Rotten Tomatoes

Rotten Tomatoes
Rotten Tomatoes logo.svg
Screenshot
Rotten Tomatoes homepage.png
Type of site
Film and television review aggregator and user community
Owner[1]
www.rottentomatoes.com
Alexa rankNegative increase 658 (April 2019)
CommercialYes
RegistrationOptional
LaunchedAugust 12, 1998; 20 years ago (1998-08-12)
48768329
[2][3][4]

Rotten Tomatoes is an American review-aggregation website for film and television. The company was launched in August 1998 by three undergraduate students at the University of California, Berkeley: Senh Duong, Patrick Y. Lee, and Stephen Wang.[5][6][7][8] The name "Rotten Tomatoes" derives from the practice of audiences throwing rotten tomatoes when disapproving of a poor stage performance.

Since January 2010, Rotten Tomatoes has been owned by Flixster, which was in turn acquired by Warner Bros. in 2011. In February 2016, Rotten Tomatoes and its parent site Flixster were sold to Comcast's Fandango.[9] Warner Bros. retained a minority stake in the merged entities, including Fandango.[3]

History

Rotten Tomatoes was launched on August 12, 1998, as a spare-time project by Senh Duong.[10] His objective in creating Rotten Tomatoes was "to create a site where people can get access to reviews from a variety of critics in the U.S."[11] As a fan of Jackie Chan, Duong was inspired to create the website after collecting all the reviews of Chan's Hong Kong action movies as they were being released in the United States.
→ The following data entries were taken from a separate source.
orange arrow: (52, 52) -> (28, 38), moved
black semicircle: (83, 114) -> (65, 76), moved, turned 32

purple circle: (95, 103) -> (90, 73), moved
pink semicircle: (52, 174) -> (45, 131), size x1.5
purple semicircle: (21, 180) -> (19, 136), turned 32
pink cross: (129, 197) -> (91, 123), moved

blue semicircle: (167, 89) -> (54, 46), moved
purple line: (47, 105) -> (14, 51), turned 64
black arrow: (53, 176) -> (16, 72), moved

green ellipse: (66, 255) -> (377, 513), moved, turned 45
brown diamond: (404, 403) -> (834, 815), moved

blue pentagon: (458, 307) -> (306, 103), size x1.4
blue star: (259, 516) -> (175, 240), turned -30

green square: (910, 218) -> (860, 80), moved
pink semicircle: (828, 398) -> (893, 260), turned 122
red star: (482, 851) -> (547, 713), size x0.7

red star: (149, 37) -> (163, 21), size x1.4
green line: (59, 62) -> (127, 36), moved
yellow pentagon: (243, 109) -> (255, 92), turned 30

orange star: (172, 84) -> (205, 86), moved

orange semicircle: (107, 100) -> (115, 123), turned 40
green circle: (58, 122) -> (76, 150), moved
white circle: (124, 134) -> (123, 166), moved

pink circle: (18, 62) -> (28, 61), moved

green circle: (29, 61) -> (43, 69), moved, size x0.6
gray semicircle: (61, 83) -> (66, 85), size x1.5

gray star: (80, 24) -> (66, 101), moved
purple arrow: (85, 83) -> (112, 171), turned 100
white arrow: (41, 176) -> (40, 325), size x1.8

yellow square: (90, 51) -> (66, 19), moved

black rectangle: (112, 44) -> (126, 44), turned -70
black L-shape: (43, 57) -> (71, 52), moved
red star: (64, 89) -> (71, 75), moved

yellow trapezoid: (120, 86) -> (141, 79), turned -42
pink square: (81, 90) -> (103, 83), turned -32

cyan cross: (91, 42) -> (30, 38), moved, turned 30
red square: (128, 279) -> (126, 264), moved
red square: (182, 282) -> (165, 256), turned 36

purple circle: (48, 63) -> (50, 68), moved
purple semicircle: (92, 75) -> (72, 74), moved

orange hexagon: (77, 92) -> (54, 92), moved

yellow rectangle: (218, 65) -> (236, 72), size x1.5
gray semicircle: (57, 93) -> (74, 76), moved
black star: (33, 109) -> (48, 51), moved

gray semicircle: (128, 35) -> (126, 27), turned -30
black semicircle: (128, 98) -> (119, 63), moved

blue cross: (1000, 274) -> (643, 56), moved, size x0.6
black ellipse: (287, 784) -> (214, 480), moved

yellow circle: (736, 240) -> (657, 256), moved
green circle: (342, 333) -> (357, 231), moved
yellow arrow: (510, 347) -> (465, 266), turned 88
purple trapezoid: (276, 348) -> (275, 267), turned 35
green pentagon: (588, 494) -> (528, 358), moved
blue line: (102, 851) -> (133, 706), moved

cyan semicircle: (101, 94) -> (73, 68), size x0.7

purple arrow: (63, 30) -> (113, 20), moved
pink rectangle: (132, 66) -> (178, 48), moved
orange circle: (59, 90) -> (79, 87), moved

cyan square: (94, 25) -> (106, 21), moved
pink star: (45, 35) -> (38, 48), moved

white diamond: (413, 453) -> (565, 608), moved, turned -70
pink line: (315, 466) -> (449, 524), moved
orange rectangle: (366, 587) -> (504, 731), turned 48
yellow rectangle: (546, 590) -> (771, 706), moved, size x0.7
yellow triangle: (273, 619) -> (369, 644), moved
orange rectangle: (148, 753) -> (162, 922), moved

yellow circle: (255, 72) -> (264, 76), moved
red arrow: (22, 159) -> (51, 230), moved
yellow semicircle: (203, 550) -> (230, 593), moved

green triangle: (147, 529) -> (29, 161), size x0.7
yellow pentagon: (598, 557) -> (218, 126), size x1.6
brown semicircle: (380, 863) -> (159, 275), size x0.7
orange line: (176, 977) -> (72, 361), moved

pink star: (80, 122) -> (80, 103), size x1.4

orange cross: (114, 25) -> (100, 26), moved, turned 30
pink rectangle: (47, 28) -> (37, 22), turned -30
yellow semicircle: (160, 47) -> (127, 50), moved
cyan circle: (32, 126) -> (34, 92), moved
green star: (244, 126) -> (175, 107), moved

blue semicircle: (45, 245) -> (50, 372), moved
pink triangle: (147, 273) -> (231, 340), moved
The primary catalyst for the creation of the website was Rush Hour (1998), Chan's first major Hollywood crossover, which was originally planned to release in August 1998. Duong coded the website in two weeks and the site went live the same month, but Rush Hour itself ended up being pushed back to September 1998. Besides Jackie Chan films, he began including other films on Rotten Tomatoes, extending it beyond Chan's fandom.[12][13] The first non-Chan Hollywood movie whose reviews were featured on Rotten Tomatoes was Your Friends & Neighbors (1998). The website was an immediate success, receiving mentions by Netscape, Yahoo!, and USA Today within the first week of its launch; it attracted "600–1000 daily unique visitors" as a result.[citation needed]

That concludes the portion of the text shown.